ボディも前後がまだ少しアンバランスだったので、テールに近い方を一回り太くしズンドウに近づけました。
ネコリグのボトムアクションも、もう少し針掛け位置を前にした方が良く感じ、ハチマキを5㎜ほど前に移動。

そのハチマキも、ブレーバーⅡのようにリブを入れることに。
スリムボディには不要かとも思っていたのですが、少しでも動きに一体感と、ボディの前後バランスを均等に近づけたかったからです。

ノーシンカーワッキーでの針掛け位置は肉盛りが分かりにくいので、少々肉盛り。

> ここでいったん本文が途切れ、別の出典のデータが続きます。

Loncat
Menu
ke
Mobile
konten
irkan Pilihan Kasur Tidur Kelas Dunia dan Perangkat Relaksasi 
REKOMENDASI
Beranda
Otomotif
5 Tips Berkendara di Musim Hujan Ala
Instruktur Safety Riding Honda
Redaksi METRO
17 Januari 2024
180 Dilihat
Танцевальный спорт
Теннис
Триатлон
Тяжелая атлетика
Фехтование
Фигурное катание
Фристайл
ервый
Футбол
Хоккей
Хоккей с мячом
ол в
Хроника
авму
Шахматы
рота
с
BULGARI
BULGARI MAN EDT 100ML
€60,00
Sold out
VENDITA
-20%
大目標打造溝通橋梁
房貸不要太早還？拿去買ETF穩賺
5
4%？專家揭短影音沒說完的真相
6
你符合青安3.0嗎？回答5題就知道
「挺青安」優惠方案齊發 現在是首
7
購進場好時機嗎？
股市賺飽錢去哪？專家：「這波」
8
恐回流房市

わずかながら、針持ちにも貢献します。

他にも隅々まで微修正し、もうやることはないぞ!!と。

素材(硬さと塩の含有量のバランス)は開発過程で絞りつつ、最後は本金型で打ったサンプルで決めるようにしているのですが、ロング&スリムならではの悩ましさはありました。

柔らかい方がノーシンカーワッキーで自発的にクネる動きには有利。
しかし、ボディが細いため、柔らか過ぎるとネコリグ時にボディが垂れ下がりテールがボトムに着きっぱなしになってしまい、魅力的に波打つ動きが出ません。
また、ボディの復元力も素材が柔らかいほど弱くなるため、ロッドワークに対するレスポンスが悪くなり緩急の利いた誘いも適わず。
やや張りのある素材の方が姿勢もアクションも良く、さらに針持ちにも有利。
上記を天秤にかけたうえで、やや張りのある素材を選択しました。

塩の含有量も、高比重にし過ぎるとボトム姿勢が垂れ下がり過ぎるうえ、反発力も弱まります。
しかし、比重が軽すぎても、合わせるフックが小さい(軽い)ためノーシンカーでの沈みが悪くなるし、自発的アクションも生じにくくなる。
悩みどころでしたが、本来よりも塩の含有量を細かく指定させてもらうことで決着しました。

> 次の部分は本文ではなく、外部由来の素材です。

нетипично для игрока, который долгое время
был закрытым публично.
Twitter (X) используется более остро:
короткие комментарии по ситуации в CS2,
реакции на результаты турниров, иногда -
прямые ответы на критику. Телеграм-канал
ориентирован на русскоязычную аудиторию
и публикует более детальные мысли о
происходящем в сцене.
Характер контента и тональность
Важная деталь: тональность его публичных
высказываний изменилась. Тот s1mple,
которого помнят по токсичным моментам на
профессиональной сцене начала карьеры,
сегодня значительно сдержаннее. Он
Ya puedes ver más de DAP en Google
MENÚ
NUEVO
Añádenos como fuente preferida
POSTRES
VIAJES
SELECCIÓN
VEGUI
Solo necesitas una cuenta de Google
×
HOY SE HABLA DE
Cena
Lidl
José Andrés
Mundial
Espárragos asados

ちなみに、ネコリグでのシンカーウエイトは、0.5g程度でもテールを振りますが、イキの良さでは0.9g~がおススメ!
ワーム飛びを防止するチューブは、3~3.5㎜がマッチします。

ネコリグとノーシンカーワッキーリグ以外では、ヘビーダウンショットリグでのスト誘いもキテます!

ワッキーダウンショットを連想するところ、松本幸雄さんに教わったオフセットフックを用いてのリギングに特別な効果を感じました。
同船した際にブレーバースリム8inを渡すとこの使い方をされ、速攻で53cmを釣られたのです。

シンカーウエイトは5gを用いていましたね。
ボクもマネするとすぐにヒット!ジグストよりもはるかに繊細かつ、細身ゆえの速さでリアクション効果も高いと感じました。
フックはナローゲイプの#2~1がマッチします。

パッケージはシャッドテールを潰さぬよう、ブリスターパックを採用しました。

ラベル部をミシン目から切り離せますので、その分コンパクトに収納できます。

弱々しくも、ピリピリっとした刺激は薬味の効いたそうめんのよう!?で食欲を増進!!